> WORK REQUEST: For the records below, report how many lines include "kuni", with no accompanying text.

Source data:
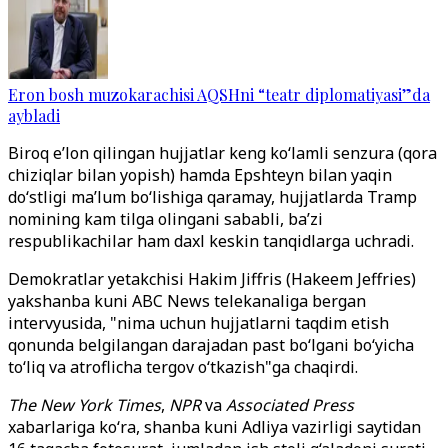
Eron bosh muzokarachisi AQSHni “teatr diplomatiyasi”da
aybladi
Biroq e’lon qilingan hujjatlar keng ko‘lamli senzura (qora
chiziqlar bilan yopish) hamda Epshteyn bilan yaqin
do‘stligi ma’lum bo‘lishiga qaramay, hujjatlarda Tramp
nomining kam tilga olingani sababli, ba’zi
respublikachilar ham daxl keskin tanqidlarga uchradi.
Demokratlar yetakchisi Hakim Jiffris (Hakeem Jeffries)
yakshanba kuni ABC News telekanaliga bergan
intervyusida, "nima uchun hujjatlarni taqdim etish
qonunda belgilangan darajadan past bo‘lgani bo‘yicha
to‘liq va atroflicha tergov o‘tkazish"ga chaqirdi.
The New York Times
,
NPR
va
Associated Press
xabarlariga ko‘ra, shanba kuni Adliya vazirligi saytidan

> ANSWER TO THE EXERCISE: 2